# DiceCTF 2021

February 07, 2021

It’s been a while since I wrote challenges for a CTF! Solution code here.

## benaloh

We’re given an implementation of the Benaloh cryptosystem along with a public key and encrypted flag. Since the block size is `r = 17`, the flag is split into nibbles (4 bits) - each one being encrypted separately.

I’ll refer to the `u`-values as nonces, since they’re used to randomize ciphertexts. In particular, each `y^m` is multiplied by `u^r`, which I’ll refer to as the mask. The challenge’s vulnerability is that nonces aren’t randomly chosen. Rather, each successive nonce is generated via LCG: `u`, `au+c`, `a(au+c)+c`, etc.

The first insight is that we can extract some information from the encrypted flag thanks to the flag format. If we already know the nibble `m` associated with a ciphertext, we can divide by `y^m` to get the corresponding mask. For simplicity, let’s just consider the first 5 bytes of the flag: `dice{`. Two nibbles per byte gives 10 masks total: `k1`, `k2`, `k3`, etc.

Let’s take a step back and reformulate our goal. We have an initial sequence of masks generated from the unknown values `u`, `a`, and `c`. Our goal is to predict future masks. Then, we divide each ciphertext by its corresponding mask to obtain `y` raised to the power of `m`, which is only between 0 and 15. Decryption then proceeds as described on the Wikipedia page.

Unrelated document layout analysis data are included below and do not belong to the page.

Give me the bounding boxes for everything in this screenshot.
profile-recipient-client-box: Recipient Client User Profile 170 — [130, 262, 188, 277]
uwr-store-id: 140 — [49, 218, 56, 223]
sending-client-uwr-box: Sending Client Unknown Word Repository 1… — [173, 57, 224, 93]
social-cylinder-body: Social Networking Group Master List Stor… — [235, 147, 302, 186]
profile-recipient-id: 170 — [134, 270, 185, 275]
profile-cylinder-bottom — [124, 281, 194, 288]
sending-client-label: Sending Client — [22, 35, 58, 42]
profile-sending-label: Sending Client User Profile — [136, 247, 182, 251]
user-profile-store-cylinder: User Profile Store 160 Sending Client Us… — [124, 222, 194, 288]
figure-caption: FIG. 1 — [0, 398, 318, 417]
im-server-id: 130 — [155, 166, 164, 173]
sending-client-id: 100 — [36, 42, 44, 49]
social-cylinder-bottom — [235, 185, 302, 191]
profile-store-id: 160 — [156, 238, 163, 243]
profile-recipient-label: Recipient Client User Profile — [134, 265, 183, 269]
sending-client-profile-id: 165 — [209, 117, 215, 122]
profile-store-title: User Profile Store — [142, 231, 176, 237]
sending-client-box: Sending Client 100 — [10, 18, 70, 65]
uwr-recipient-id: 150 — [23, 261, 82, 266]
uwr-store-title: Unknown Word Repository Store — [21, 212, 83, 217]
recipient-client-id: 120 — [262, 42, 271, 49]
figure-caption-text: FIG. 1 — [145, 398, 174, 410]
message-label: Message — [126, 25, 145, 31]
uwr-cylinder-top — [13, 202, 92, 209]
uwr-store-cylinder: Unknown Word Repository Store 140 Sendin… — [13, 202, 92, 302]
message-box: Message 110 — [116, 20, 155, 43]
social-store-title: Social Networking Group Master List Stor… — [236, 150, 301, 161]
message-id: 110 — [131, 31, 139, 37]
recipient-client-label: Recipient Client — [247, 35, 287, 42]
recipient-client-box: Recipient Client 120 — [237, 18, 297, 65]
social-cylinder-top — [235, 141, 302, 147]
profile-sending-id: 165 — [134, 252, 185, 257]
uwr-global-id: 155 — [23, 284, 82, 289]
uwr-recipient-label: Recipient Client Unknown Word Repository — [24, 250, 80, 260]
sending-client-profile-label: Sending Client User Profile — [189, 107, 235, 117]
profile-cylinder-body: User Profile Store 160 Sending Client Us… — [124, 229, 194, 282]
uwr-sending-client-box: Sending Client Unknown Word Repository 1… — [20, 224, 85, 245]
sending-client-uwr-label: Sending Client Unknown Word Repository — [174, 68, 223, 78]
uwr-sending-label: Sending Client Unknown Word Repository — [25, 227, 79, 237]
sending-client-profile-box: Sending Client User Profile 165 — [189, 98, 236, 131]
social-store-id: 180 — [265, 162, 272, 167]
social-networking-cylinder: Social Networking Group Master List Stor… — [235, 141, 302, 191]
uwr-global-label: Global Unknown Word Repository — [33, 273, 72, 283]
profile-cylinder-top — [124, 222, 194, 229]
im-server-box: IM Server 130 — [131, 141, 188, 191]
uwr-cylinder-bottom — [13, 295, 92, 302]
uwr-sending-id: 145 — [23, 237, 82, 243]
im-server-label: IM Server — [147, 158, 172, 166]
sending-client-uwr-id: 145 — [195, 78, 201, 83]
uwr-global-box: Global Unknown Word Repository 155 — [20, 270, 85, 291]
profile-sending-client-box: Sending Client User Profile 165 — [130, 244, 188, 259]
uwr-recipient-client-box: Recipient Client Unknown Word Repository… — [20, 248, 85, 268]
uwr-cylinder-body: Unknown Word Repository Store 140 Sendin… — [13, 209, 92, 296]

To motivate the final solution, let’s consider the scenario where `a` and `c` are actually public parameters. In that case, the setup is identical to that of the Franklin-Reiter related message attack for RSA. We can construct two univariate polynomials that have the common root `u`:

``````     x^r - k1 == 0 mod n
(ax+c)^r - k2 == 0 mod n
``````

Taking their polynomial GCD hopefully gives the polynomial `x-u` with root `u`.

Another possibility is to expand each polynomial into a sum of `r+1` terms by the binomial theorem. If we gather `r+1` such equations, we can imagine them as a linear system where each monomial is an independent unknown. This might also be appealing when `c` is unknown.

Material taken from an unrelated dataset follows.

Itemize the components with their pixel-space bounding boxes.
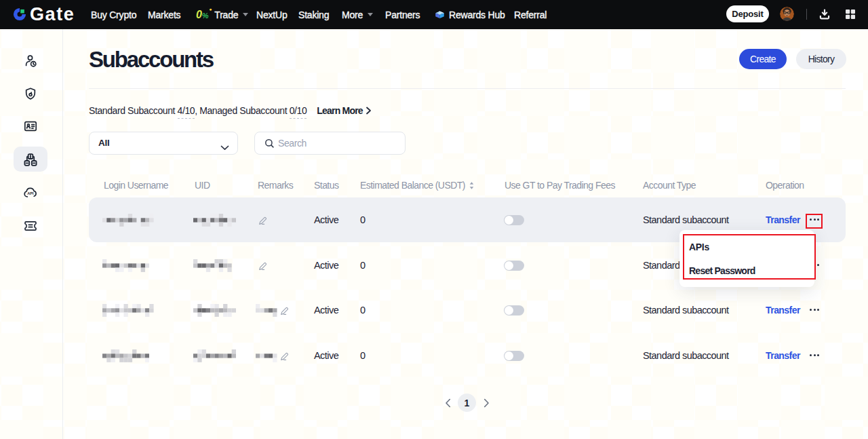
svg-text:API: API [27,191,34,195]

But in any case, we don’t have enough masks to do that. Things fall apart further when `a` is unknown, since each successive polynomial increases in term count.

What we need is a better mathematical tool which combines these ideas: Gröbner basis reduction! Informally, this process takes a set of multivariate polynomials and outputs another set in a reduced form (the Gröbner basis). It might be more conducive to finding roots, such as the example with `x-u` above. It also preserves some key properties about the original set - in our case we care that roots remain the same.

So, let’s take a couple of these polynomials and compute their Gröbner basis. We get something like this:

``````c^17 + 134...154
u + 316...980*c
a + 166...006
``````

Notice that implies a solution for `a` and `c^17` and relates `u` with `c` by a multiplicative factor. This turns out to be sufficient for generating masks, since we can now represent each nonce as some multiple of `c`. Hence each mask is some multiple of `c^17`, which we have!

## signature sheep scheming signature schemes

I’m not going to explain what’s going on conceptually in the challenge, since it’s not too important for solving the challenge. Also, I don’t have enough time before the CTF ends :(

We have `r = s - Sc`. If we collect `r, c` samples from a bunch of signatures we can build the matrix equation `R = S' - SC`. In particular, notice that both `S` and `C` are generated from a Gaussian with small variance. Since each entry is small, their matrix multiplication is never wraps around the modulus (besides dipping into negatives). Same goes for adding `S'` which is also a short matrix. Thus we can lift this matrix equation into the integers.

From here, the solution I came up with is to notice that `R = S' - SC` approximates `R = SC`, since `S'` is small. Thus we can use least squares regression to find `S`.